The diagnosis indicates that our two-arm design recovers an unbiased estimate of the average treatment effect in our sample. The average estimate is 0.998 and the mean estimand is 0.999. Our estimate of the bias is thus very close to 0, at -0.002, and the standard errors from the bootstrap of our simulations suggest that the fact that the bias is not exactly 0 is due to simulation error.

The power of our design is good: if this simulation were to faithfully represent how the study will work in practice, we would have a roughly 86% chance of correctly rejecting the null hypothesis of an average treatment effect of 0.

Note, however, that the coverage of the estimator is too high: our 95% confidence intervals include the true effect 98% of the time. This implies that our intervals are too wide, which in turn implies that our estimates of the variance of the difference in means are higher than they should be, leading us to fail to reject the null more often than we should. Why might this be the case? Recall for starters that if two variables are correlated, the variance of the difference of their means is equal to the sum of their respective variances and their covariance. While it is easy enough to estimate the population variance of the treatment group or the control group using the sample variance estimators, estimating the population covariance is very difficult because we never observe the treated and control potential outcomes simultaneously. It turns out that common estimators of the variance of a difference in means rely on a conservative rule of thumb to estimate the covariance of the potential outcomes: since the covariance cannot be any larger than the sum of the variances, conventional estimators often use the sum the two sample variances as an upper bound for the covariance.

Further Reading

To learn more about two-arm designs and the tradeoffs involved in designing them, see Gerber and Green (2012). For a discussion of why conventional estimators of the variance of the difference in means are conservatively biased, and what to do about it, see Aronow et al. (2014).

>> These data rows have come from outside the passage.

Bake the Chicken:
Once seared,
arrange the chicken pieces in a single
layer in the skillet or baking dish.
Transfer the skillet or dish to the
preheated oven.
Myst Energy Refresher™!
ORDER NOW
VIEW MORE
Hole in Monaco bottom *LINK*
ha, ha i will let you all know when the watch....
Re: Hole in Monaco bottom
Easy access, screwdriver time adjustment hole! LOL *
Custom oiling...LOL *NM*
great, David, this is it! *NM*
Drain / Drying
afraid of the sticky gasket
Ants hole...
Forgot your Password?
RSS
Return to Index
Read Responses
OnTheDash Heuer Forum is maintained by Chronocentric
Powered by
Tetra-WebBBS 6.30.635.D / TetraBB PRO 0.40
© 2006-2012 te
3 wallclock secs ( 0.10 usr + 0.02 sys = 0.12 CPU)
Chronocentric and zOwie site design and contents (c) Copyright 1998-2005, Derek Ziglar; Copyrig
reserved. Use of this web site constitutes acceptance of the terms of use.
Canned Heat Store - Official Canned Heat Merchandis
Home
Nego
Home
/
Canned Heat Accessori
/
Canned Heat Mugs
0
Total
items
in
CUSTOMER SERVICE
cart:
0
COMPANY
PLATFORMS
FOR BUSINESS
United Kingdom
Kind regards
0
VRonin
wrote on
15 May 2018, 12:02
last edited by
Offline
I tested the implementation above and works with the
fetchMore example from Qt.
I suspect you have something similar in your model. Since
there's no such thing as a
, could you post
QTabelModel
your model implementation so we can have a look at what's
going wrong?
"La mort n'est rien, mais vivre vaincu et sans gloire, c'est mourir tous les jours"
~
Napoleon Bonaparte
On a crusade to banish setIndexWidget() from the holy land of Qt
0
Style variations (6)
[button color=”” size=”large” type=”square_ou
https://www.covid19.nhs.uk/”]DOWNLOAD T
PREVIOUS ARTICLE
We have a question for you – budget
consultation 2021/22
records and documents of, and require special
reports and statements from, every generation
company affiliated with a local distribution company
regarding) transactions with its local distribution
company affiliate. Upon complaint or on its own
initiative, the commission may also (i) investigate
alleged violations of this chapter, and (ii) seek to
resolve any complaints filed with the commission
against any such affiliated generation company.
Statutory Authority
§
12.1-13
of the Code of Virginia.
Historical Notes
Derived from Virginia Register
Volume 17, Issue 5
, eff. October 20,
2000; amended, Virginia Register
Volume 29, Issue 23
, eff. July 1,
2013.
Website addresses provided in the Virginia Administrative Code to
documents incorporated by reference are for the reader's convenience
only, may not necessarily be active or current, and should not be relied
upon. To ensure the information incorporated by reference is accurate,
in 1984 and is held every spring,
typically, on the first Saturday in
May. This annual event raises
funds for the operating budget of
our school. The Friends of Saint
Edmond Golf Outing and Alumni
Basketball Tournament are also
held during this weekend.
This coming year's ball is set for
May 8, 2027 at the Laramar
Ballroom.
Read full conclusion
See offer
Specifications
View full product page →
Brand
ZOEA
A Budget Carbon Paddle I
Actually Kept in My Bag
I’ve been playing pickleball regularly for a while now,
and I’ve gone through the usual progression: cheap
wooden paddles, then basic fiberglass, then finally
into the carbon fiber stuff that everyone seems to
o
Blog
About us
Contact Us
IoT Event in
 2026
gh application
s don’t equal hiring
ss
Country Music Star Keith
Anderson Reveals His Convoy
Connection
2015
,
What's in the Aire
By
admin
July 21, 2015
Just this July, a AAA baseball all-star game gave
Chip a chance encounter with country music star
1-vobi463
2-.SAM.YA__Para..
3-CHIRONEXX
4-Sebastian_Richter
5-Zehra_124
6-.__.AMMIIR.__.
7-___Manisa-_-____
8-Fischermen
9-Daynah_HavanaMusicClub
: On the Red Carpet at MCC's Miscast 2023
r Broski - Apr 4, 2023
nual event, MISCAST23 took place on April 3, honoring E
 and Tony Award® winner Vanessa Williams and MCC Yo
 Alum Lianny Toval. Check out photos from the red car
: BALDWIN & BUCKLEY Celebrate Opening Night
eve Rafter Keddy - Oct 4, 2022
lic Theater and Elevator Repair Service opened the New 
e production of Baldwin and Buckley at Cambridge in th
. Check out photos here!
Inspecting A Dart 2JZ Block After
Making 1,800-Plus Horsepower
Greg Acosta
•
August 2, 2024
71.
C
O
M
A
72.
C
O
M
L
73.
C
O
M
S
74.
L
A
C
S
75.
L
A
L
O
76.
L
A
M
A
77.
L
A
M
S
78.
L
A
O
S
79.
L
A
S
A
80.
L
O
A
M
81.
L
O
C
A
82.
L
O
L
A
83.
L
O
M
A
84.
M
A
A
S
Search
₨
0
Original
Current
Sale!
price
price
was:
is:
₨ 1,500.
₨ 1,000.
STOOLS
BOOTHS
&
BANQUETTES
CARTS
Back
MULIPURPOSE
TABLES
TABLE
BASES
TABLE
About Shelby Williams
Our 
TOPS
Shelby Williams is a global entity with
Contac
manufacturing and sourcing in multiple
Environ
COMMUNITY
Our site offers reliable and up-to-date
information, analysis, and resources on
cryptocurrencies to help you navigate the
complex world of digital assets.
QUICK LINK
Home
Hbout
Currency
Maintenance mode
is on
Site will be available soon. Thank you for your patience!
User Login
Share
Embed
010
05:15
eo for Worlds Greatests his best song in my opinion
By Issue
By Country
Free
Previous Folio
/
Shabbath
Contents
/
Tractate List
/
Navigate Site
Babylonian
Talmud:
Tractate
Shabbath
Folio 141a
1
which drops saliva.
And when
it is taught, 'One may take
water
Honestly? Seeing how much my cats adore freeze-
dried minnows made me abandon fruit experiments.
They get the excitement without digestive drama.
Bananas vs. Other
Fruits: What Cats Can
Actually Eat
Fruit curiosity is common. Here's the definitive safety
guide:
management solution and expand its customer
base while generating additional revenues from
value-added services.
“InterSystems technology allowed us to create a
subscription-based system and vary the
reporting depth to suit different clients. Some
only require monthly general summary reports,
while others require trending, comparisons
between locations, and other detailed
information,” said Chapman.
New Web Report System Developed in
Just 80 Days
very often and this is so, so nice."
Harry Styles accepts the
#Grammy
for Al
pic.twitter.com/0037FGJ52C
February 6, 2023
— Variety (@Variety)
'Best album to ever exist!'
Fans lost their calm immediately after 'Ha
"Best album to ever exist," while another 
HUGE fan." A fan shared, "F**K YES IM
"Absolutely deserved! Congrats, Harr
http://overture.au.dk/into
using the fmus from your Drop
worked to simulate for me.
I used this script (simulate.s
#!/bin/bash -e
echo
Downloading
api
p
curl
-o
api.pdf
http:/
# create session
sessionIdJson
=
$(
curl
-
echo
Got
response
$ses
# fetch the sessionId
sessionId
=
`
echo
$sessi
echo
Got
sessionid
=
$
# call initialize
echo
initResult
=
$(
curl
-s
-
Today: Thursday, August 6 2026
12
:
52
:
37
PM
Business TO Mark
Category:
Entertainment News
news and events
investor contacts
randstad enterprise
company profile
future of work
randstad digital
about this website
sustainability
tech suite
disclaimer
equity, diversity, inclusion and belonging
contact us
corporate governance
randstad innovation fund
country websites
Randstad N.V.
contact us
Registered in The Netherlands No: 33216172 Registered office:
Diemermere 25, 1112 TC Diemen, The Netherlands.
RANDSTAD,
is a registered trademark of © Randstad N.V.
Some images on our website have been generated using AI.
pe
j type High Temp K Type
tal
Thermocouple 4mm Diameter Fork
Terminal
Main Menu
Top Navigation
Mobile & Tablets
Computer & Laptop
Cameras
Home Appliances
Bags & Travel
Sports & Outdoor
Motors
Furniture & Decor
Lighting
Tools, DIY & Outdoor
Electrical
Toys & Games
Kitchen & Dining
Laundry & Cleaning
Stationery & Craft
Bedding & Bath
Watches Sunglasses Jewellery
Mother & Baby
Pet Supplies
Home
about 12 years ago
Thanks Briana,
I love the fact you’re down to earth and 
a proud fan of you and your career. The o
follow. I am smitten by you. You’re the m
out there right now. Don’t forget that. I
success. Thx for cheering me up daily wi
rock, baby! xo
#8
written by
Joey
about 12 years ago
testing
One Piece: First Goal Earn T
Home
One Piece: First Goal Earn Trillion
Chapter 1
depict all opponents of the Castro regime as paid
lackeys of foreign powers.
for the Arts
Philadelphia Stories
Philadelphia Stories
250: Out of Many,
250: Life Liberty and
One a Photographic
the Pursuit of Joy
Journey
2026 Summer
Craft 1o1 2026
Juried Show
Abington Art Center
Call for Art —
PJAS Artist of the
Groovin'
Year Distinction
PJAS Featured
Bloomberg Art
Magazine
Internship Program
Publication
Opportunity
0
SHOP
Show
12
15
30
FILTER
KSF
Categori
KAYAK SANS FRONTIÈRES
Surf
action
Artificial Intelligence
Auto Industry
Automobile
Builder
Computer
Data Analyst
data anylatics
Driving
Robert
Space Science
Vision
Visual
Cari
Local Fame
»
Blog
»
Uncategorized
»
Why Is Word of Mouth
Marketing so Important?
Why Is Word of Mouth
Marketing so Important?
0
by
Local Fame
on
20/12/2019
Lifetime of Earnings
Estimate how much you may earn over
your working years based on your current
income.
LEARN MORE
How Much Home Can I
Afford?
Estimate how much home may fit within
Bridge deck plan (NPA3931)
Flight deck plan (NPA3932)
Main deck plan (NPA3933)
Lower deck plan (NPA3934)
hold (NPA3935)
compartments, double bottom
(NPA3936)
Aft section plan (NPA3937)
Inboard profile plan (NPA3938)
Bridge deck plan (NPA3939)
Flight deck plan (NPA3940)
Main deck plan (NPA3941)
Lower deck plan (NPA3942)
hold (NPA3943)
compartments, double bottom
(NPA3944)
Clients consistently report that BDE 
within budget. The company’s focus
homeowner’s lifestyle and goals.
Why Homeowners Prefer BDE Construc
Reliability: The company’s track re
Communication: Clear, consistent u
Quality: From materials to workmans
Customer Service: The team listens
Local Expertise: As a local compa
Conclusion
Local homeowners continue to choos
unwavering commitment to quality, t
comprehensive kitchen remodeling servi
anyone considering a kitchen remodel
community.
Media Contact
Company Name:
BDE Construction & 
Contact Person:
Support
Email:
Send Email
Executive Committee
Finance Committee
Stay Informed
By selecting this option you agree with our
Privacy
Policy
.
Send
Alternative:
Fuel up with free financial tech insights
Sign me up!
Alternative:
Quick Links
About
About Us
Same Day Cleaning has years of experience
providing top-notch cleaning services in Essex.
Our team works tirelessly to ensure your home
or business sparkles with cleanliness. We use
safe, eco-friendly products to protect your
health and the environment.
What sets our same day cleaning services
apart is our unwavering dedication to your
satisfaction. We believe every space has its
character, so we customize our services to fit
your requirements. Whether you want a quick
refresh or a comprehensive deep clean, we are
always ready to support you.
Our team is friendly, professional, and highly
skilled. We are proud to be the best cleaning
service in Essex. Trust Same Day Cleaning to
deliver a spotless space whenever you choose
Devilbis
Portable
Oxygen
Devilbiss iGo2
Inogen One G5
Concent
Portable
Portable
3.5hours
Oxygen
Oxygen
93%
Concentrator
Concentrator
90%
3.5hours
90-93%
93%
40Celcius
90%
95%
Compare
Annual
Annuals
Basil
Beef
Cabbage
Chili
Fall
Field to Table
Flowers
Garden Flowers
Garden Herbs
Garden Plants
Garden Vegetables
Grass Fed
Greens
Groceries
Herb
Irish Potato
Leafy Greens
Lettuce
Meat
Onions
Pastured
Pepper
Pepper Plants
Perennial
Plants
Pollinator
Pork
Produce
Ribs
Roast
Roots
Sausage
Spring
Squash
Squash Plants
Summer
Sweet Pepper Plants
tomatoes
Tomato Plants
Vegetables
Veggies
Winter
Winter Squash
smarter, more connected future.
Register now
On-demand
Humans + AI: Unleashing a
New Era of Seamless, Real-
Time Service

  • Modify the estimator in the design to use the lm_robust function from the estimatr package. What happens to the coverage and power, and why?

  • Modify the design so that the variance of the treatment effect is 0. What happens to the coverage of the estimator? Why?

  • Returning to the original design, try increasing or decreasing the relative proportion of units treated, \(m/n\). How does this affect power and coverage? Explain.


Aronow, Peter M, Donald P Green, Donald KK Lee, and others. 2014. “Sharp Bounds on the Variance in Randomized Experiments.” The Annals of Statistics 42 (3). Institute of Mathematical Statistics: 850–71.

Gerber, Alan S., and Donald P. Green. 2012. Field Experiments: Design, Analysis, and Interpretation. New York: W.W. Norton.